What is expected: The answer must be only the lines below from the one holding "Enumerate the UI" down to the one holding "List all visible", ends included, printed exactly; please omit all pictures.

Material supplied:
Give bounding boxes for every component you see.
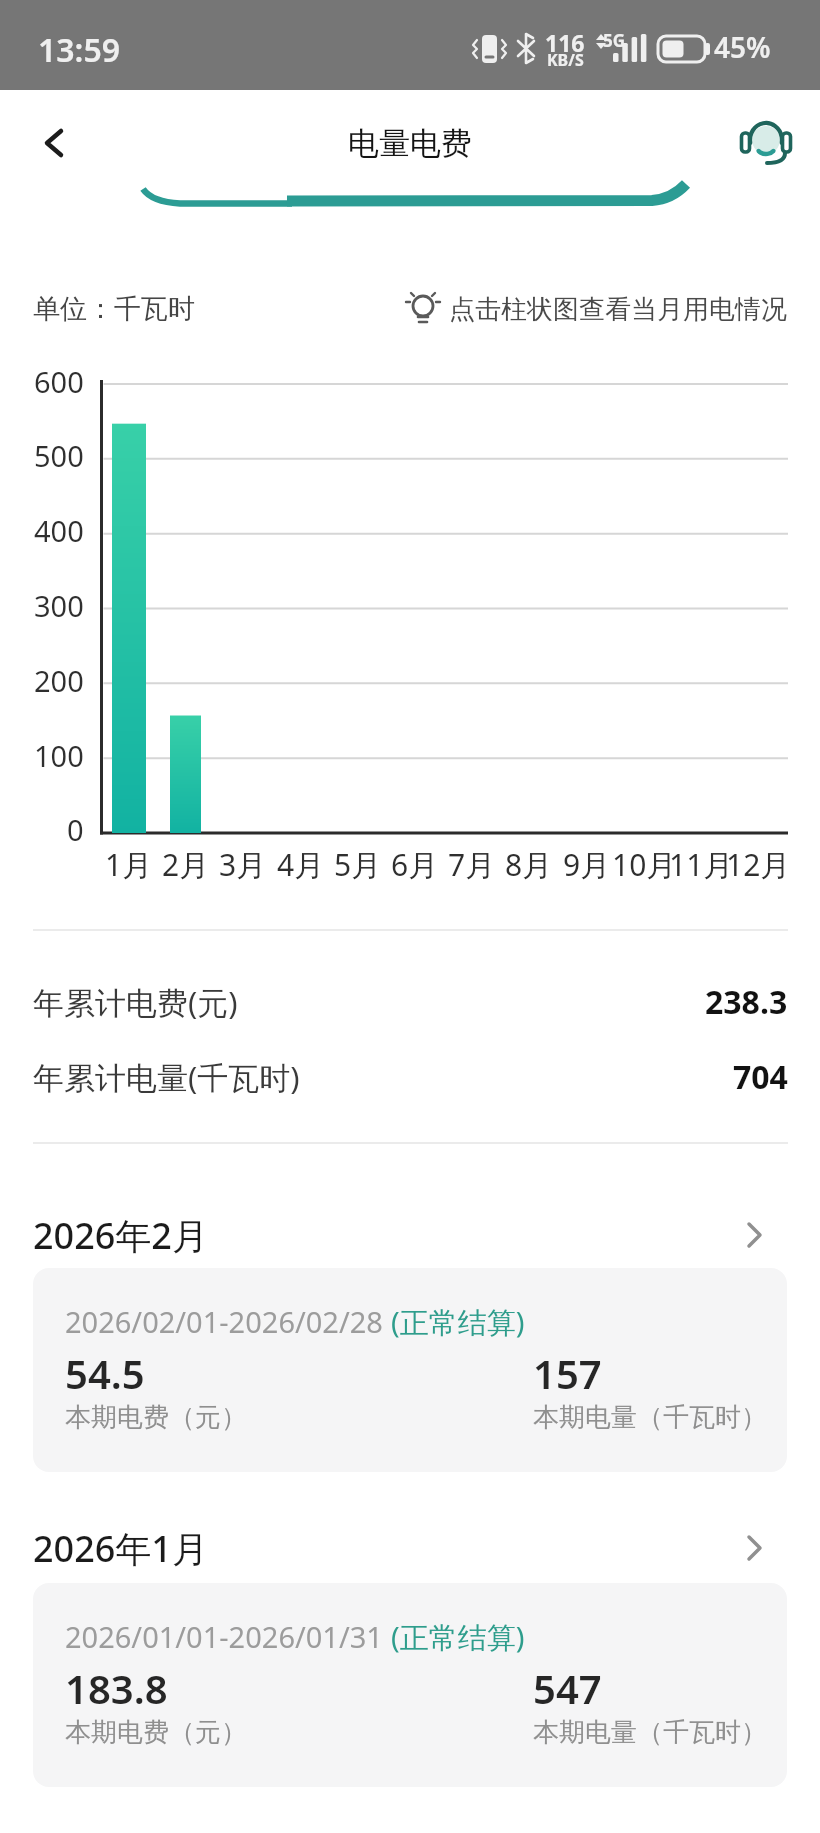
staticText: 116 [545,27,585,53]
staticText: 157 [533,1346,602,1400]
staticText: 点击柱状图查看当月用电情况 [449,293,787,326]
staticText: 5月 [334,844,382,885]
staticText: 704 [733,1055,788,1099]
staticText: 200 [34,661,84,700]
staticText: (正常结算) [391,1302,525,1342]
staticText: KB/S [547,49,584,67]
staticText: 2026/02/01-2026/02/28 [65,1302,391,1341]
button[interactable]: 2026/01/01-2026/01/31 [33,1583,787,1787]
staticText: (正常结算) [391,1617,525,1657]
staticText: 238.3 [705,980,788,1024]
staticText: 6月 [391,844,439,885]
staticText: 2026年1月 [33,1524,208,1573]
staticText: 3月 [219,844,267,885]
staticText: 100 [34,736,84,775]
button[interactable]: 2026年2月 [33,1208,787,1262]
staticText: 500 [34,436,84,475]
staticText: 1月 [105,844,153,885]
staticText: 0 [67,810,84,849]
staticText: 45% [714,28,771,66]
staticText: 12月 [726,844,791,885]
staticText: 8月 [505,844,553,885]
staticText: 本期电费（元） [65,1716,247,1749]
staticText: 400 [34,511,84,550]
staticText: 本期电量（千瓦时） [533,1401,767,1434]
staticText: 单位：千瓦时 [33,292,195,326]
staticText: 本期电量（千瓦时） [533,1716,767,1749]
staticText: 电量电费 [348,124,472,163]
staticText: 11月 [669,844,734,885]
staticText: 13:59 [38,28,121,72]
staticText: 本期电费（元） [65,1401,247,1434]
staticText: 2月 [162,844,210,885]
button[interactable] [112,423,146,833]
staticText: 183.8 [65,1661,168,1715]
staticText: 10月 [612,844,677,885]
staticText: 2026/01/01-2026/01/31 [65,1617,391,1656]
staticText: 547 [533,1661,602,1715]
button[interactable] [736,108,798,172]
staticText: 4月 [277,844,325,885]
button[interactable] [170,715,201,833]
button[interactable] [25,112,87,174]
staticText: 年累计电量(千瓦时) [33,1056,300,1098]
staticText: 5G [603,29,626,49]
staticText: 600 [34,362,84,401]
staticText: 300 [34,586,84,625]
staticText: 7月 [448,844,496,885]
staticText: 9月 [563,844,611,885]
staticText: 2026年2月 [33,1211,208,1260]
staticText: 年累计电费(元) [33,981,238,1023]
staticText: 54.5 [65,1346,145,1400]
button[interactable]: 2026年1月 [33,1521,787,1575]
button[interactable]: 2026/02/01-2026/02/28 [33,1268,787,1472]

...

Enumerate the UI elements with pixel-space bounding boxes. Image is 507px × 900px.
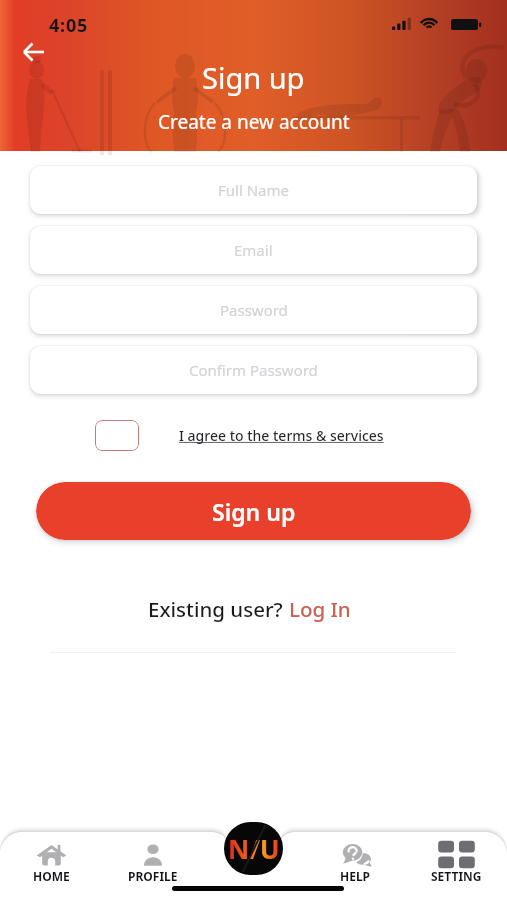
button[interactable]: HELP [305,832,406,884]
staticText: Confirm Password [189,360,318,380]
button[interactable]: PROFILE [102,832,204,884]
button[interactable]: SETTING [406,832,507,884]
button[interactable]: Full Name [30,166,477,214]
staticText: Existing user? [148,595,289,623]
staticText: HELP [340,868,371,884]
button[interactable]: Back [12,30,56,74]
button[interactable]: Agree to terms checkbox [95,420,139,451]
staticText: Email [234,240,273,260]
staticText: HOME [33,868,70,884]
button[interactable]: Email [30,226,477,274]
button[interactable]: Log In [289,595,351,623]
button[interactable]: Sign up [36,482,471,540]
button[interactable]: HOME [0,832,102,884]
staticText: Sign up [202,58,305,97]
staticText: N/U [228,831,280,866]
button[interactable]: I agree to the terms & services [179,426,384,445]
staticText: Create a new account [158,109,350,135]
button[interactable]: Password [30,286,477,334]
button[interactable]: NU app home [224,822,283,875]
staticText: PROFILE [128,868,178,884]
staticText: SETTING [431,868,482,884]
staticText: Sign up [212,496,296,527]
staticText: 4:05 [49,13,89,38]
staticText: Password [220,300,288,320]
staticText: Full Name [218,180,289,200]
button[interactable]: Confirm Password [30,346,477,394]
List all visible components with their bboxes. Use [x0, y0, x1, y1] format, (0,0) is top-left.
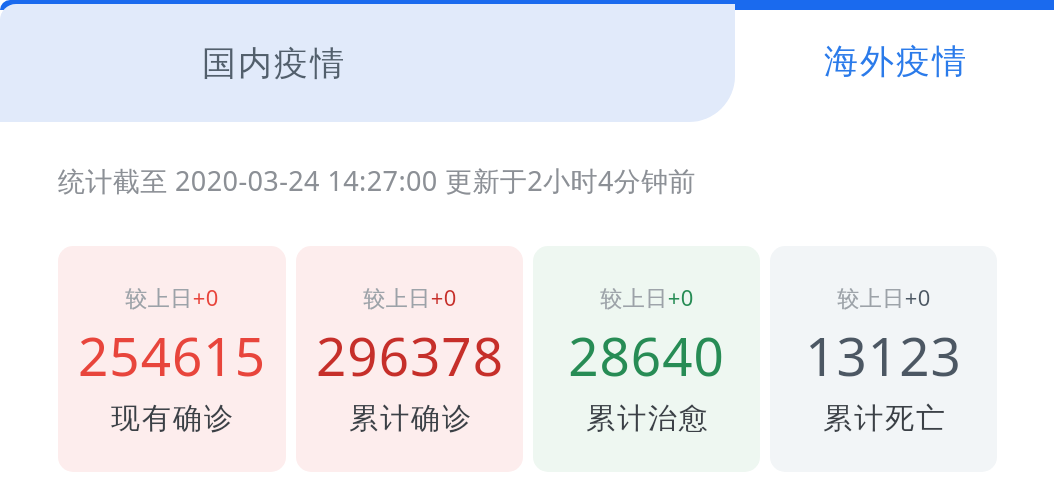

Task answer:
Enumerate the UI elements with pixel-space bounding boxes. Image is 507px × 900px.
button[interactable]: HELP [305,832,406,884]
staticText: Confirm Password [189,360,318,380]
button[interactable]: PROFILE [102,832,204,884]
button[interactable]: SETTING [406,832,507,884]
button[interactable]: Full Name [30,166,477,214]
staticText: Existing user? [148,595,289,623]
staticText: HELP [340,868,371,884]
button[interactable]: Back [12,30,56,74]
button[interactable]: Agree to terms checkbox [95,420,139,451]
staticText: Email [234,240,273,260]
staticText: HOME [33,868,70,884]
button[interactable]: Email [30,226,477,274]
button[interactable]: Log In [289,595,351,623]
button[interactable]: Sign up [36,482,471,540]
button[interactable]: HOME [0,832,102,884]
staticText: Sign up [202,58,305,97]
staticText: N/U [228,831,280,866]
button[interactable]: I agree to the terms & services [179,426,384,445]
staticText: Create a new account [158,109,350,135]
button[interactable]: Password [30,286,477,334]
button[interactable]: NU app home [224,822,283,875]
staticText: PROFILE [128,868,178,884]
staticText: SETTING [431,868,482,884]
staticText: Sign up [212,496,296,527]
staticText: 4:05 [49,13,89,38]
staticText: Password [220,300,288,320]
staticText: Full Name [218,180,289,200]
button[interactable]: Confirm Password [30,346,477,394]
List all visible components with their bboxes. Use [x0, y0, x1, y1] format, (0,0) is top-left.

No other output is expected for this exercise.